1. serie 1/n^5

Hello everyone!

How can I find the limit of $\displaystyle \sum_{n = 1}^\infty {\frac{{1}}{{n^5 }}}$. I know that it converges (easy to prove with the integral test), I also know that $\displaystyle \sum_{n = 1}^\infty {\frac{{1}}{{n^5 }}}= \zeta (5)$(The Riemann zeta function) but I don't want to use this.
Could you please tell me how to begin or the entire solution.
(The accuracy must be of $\displaystyle 10^-2$ so since $\displaystyle \zeta(5)=1.0369277551433699...$, I want to find 1.03)

Thanks

(I know the title of this thread is wrong but I can't change it know )

2. If you only need accuracy of $\displaystyle 10^{-2}$ why not just add the first few terms?
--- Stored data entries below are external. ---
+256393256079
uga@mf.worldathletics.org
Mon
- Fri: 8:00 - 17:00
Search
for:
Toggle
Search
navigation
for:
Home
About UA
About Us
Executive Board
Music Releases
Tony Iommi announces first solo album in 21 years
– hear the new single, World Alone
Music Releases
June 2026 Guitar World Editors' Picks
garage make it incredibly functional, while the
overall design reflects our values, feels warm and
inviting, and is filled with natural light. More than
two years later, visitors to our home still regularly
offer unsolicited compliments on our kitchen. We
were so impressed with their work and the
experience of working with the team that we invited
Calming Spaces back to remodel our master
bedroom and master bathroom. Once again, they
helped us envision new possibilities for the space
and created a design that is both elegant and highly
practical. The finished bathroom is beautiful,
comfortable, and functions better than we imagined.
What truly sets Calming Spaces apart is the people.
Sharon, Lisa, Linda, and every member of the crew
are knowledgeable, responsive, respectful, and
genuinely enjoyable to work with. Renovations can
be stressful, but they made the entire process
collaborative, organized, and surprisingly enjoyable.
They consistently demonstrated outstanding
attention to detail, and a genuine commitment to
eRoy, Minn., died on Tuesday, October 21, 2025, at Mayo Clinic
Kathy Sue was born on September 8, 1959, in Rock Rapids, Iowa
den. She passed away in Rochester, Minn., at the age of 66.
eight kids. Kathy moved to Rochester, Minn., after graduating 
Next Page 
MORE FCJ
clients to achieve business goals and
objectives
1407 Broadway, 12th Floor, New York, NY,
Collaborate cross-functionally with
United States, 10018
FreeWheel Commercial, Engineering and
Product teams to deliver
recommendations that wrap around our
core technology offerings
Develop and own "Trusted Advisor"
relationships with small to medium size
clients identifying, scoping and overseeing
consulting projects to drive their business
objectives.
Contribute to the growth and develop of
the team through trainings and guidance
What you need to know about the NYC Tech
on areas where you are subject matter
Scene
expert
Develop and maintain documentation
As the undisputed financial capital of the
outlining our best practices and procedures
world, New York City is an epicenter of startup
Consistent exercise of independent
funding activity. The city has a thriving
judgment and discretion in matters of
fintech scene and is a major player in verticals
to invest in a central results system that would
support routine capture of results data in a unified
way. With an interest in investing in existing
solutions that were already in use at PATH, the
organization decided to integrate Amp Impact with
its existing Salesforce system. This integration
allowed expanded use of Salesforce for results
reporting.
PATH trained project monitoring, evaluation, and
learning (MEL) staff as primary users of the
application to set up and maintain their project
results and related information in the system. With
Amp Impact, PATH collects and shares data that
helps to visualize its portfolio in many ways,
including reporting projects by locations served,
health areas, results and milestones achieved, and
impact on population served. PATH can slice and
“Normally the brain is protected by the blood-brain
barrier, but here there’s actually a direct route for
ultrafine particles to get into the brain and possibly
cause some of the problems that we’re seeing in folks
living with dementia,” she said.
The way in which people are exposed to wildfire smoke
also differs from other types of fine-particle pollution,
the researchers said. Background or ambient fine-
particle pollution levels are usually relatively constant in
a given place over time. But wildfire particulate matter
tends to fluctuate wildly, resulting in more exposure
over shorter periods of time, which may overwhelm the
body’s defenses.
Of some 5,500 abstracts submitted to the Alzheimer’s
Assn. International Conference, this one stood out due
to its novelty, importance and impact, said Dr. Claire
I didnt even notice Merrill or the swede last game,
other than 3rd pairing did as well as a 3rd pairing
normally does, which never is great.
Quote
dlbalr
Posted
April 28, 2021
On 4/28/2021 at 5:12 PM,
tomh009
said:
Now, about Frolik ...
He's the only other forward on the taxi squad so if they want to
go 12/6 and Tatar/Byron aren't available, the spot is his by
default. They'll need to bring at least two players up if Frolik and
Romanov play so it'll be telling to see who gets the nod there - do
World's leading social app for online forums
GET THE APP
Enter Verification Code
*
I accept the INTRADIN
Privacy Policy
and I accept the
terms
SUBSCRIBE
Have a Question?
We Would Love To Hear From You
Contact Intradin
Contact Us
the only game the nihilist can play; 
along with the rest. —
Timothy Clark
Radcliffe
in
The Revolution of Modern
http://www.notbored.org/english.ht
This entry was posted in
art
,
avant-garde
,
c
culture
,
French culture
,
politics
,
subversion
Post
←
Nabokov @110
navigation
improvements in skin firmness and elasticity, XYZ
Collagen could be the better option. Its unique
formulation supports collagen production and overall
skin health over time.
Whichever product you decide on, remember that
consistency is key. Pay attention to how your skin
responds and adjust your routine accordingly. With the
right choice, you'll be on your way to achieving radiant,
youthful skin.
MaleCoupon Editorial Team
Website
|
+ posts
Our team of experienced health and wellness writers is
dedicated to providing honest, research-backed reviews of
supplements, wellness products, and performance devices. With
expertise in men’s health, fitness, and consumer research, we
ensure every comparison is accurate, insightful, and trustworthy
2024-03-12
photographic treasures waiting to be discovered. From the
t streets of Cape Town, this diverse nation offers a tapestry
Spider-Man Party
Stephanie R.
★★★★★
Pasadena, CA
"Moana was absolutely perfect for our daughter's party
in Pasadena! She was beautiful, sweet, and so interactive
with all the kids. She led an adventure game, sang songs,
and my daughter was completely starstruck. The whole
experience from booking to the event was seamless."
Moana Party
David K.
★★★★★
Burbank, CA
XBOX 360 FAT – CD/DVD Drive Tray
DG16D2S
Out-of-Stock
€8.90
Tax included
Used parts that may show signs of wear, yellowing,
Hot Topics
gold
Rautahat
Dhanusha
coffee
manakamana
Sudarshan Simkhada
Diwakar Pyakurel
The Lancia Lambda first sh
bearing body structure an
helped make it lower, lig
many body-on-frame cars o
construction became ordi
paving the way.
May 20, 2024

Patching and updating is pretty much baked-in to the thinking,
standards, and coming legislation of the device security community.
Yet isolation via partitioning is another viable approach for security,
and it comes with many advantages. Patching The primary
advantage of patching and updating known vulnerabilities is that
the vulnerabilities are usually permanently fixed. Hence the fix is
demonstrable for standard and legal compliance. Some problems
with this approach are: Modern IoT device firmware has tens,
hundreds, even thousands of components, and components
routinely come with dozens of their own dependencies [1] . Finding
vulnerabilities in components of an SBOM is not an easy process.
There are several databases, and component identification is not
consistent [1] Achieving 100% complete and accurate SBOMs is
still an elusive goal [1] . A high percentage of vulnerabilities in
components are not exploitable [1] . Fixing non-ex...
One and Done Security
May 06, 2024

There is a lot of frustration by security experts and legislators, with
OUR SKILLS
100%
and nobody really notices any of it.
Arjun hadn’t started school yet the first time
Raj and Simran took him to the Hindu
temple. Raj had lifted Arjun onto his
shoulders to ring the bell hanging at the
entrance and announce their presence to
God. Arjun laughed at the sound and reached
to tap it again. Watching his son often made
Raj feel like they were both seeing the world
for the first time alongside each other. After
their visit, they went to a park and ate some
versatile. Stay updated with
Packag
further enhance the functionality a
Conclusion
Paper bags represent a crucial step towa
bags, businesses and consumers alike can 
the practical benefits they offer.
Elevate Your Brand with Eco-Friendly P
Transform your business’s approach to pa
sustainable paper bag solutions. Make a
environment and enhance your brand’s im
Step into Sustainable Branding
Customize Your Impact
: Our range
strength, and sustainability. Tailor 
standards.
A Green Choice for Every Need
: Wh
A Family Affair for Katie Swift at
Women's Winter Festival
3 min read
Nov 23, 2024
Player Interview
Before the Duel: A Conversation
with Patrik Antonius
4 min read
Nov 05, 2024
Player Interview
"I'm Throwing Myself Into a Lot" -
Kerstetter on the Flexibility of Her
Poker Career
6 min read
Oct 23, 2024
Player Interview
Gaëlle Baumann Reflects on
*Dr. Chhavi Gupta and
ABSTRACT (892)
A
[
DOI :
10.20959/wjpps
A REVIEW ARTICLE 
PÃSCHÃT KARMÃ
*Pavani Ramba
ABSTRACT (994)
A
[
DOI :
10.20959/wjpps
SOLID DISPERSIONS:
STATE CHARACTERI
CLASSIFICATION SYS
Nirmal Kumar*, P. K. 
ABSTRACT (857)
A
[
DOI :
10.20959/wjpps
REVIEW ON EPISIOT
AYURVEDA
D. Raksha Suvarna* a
Also, if you want accuracy of $\displaystyle 10^{-2}$ you will actually want to find $\displaystyle 1.04$.

3. Yep, but my question is rather how can I find 1.036... without adding terms and without using the zeta function.
For instance it's easy to find $\displaystyle \sum_{n=1}^{\infty} 1/(4n^2+4n)=1/4$ because $\displaystyle \sum_{n=1}^{\infty} 1/(4n^2+4n)= \frac{1}{4} \sum_{n=1}^{\infty} \frac{1}{n} -\frac{1}{n+1}=\frac{1}{4}(1-\frac{1}{2}+\frac{1}{2}- \dots -\frac{1}{n+1})=\frac{1}{4}$ ( \underbrace{}_{} doesn't work but $\displaystyle \frac{1}{n+1}=0$)
So is there something similar for $\displaystyle \sum_{n = 1}^\infty {\frac{{1}}{{n^5 }}}$ ?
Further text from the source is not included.